Diese Technik bietet eine semiformale Notation für präzise und quantifizierte nichtfunktionale Anforderungen und einen allgemeinen Vorschlag zur Bestimmung von geeigneten Metriken für nichtfunktionale Anforderungen.

Beschreibung:

Nichtfunktionale Anforderungen (NFR) werden in der Praxis der Anforderungsspezifikation oft als qualitative Merkmale behandelt und lediglich mit vagen Formulierungen beschrieben.

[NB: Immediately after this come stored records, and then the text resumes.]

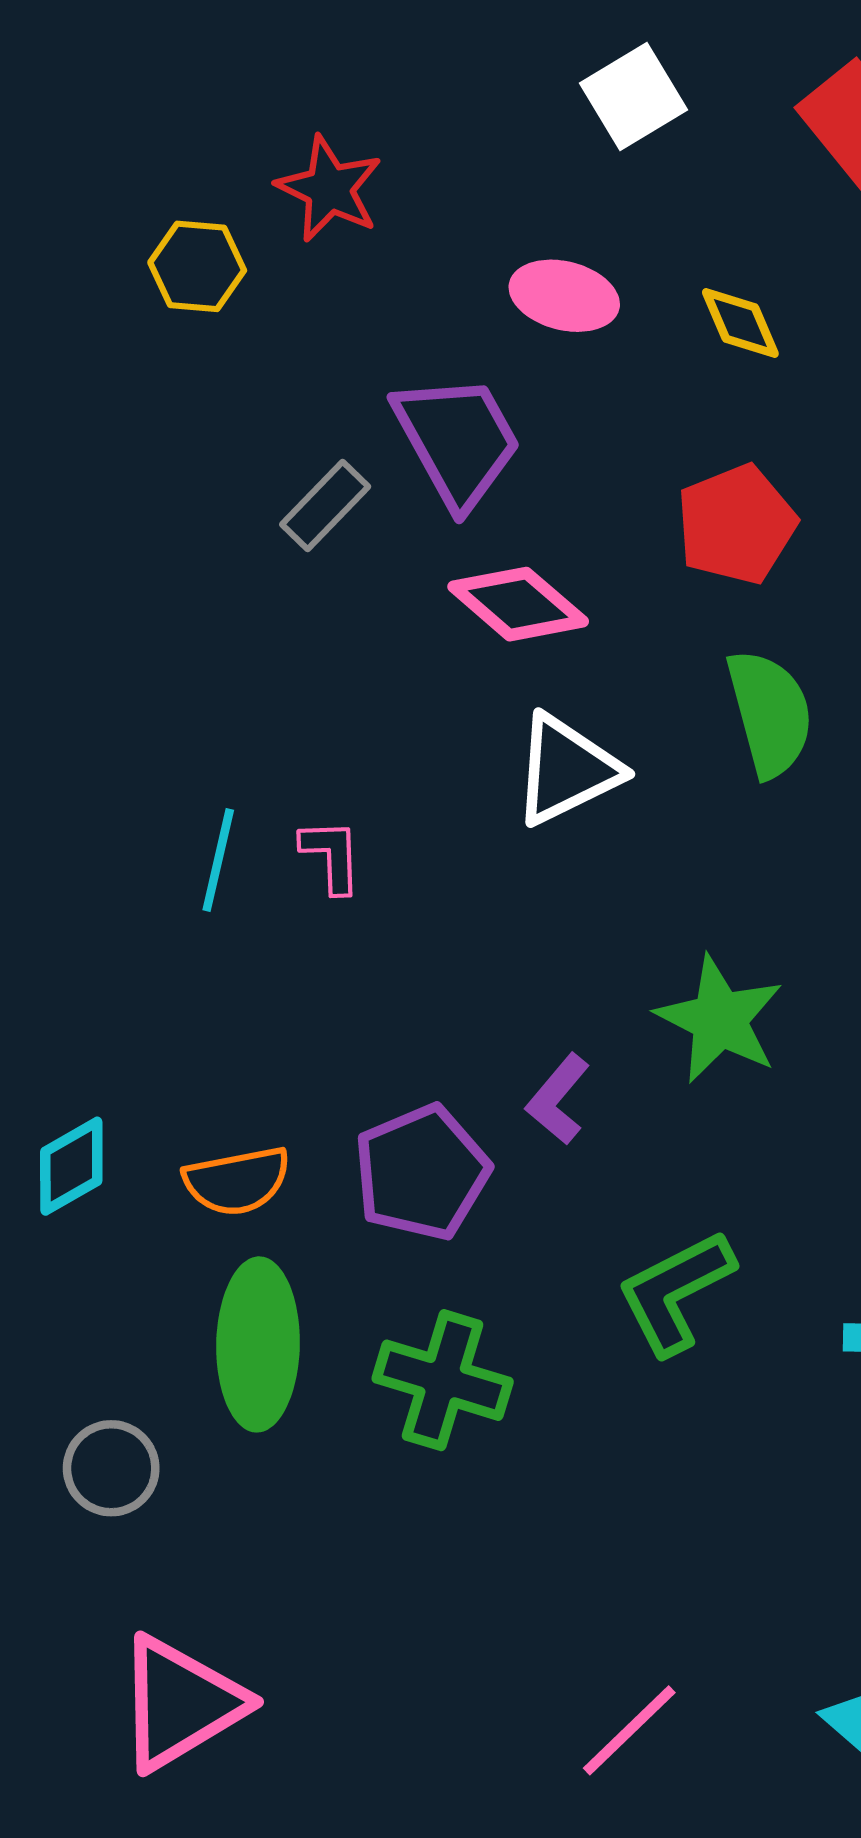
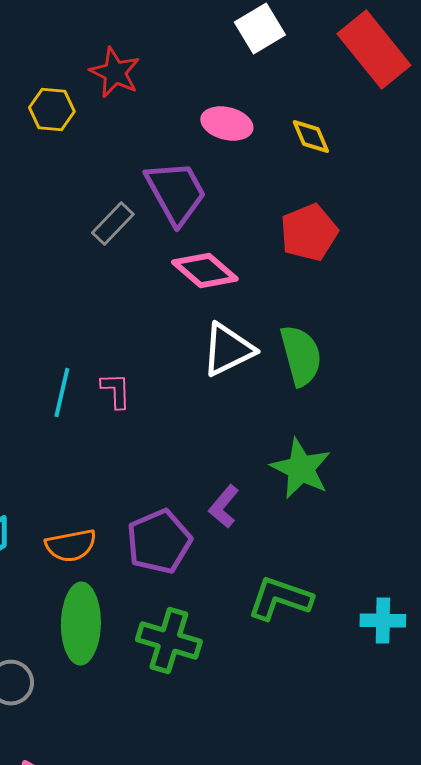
green semicircle: (770, 713) -> (301, 356), moved
green L-shape: (675, 1292) -> (280, 598), turned 46

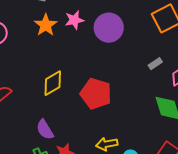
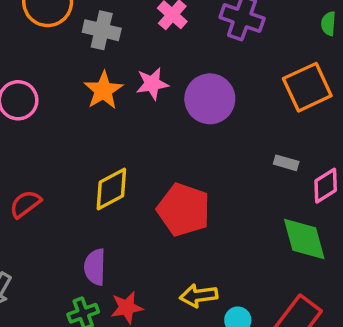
gray rectangle: (155, 64) -> (286, 163), turned 48
purple semicircle: (45, 130) -> (95, 267), turned 30

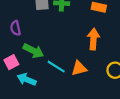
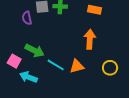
purple semicircle: (16, 28) -> (27, 18), moved
pink square: (11, 62) -> (14, 61), turned -32

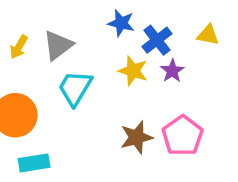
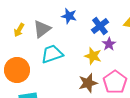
blue star: (121, 23) -> (69, 16), moved
yellow star: (133, 71) -> (93, 56), moved
cyan trapezoid: (75, 88) -> (52, 54), turned 40

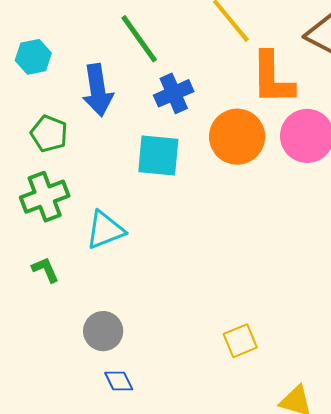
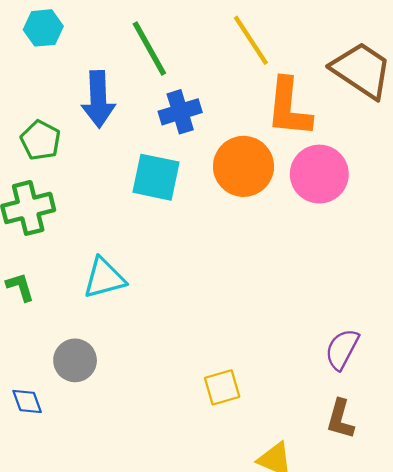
cyan hexagon: (33, 57) -> (43, 28), moved
cyan triangle: (105, 230) -> (104, 278), moved
blue diamond: (119, 381) -> (27, 401), moved

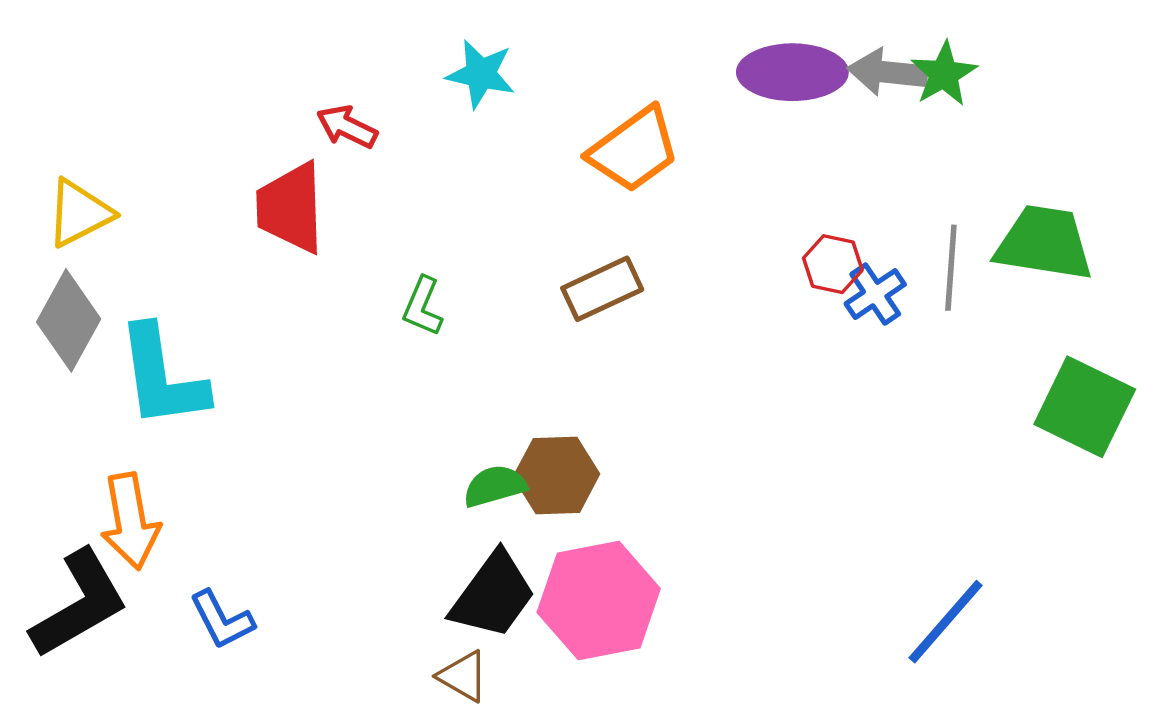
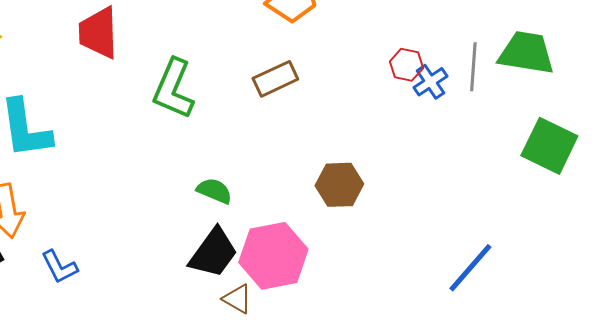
green L-shape: (423, 306) -> (173, 89), size x1.8
brown hexagon: (556, 475) -> (339, 185), moved
green semicircle: (495, 486) -> (214, 191), turned 39
brown triangle: (463, 676) -> (237, 299), moved

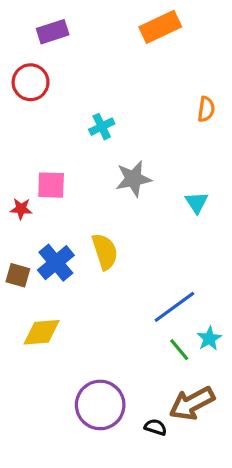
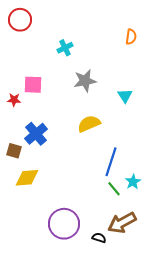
yellow semicircle: (105, 252) -> (89, 124), moved, turned -95
brown square: (18, 275) -> (14, 151), moved
blue line: (174, 307) -> (111, 162), turned -36

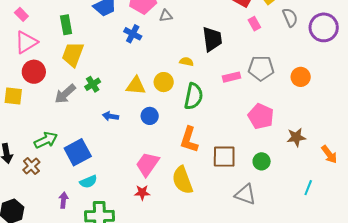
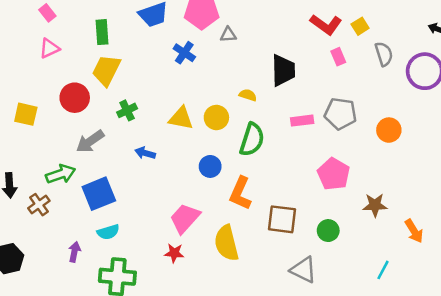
pink triangle: (26, 42) -> (49, 48), size x0.7
red circle: (34, 72) -> (75, 98), moved
gray arrow: (65, 94) -> (90, 141), moved
blue circle: (150, 116) -> (210, 166), moved

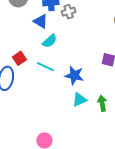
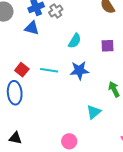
cyan semicircle: (50, 41) -> (75, 41), moved
cyan triangle: (80, 100) -> (94, 112), moved

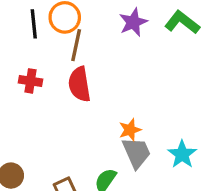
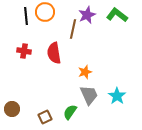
brown line: (76, 45) -> (73, 29), moved
orange star: (130, 130) -> (85, 72), moved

Für die adäquate Behandlung der NFRs in den Phasen der Softwareentwicklung, insbesondere Vertragsverhandlung, Testen, Konfigurationsmanagement und Softwaredesign, ist eine präzise Spezifikation von NFRs jedoch unerlässlich.

Die Technik Tagging mit Planguage bietet einen Ansatz, um NFRs in einer semiformalen Sprache exakt zu spezifizieren. 

Grundlegende Konzepte

Quantifizierung von nichtfunktionalen Anforderungen

Die Quantifizierung von NFRs umfasst folgende Aspekte:

  • Wahl einer geeigneten Metrik für eine NFR (z.B. Wartbarkeit: mittlere Zeit für das Bugfixing)
  • Operationalisierung der Metrik in ein handhabbares Messverfahren (z.B. systematische Erfassung der Zeit für das Bugfixing)
  • Bestimmung des Soll-Zustandes für die Entwicklung des Systems (z.B. das Bugfixing darf im Mittel nicht länger dauern als einen halben Tag)

Dabei wird der Grundsatz verfolgt, dass „unzureichende Zahlen besser sind als mehrdeutige Worte“ . Die Entwicklung geeigneter Metriken und Messverfahren wird ausdrücklich als evolutionärer Prozess verstanden.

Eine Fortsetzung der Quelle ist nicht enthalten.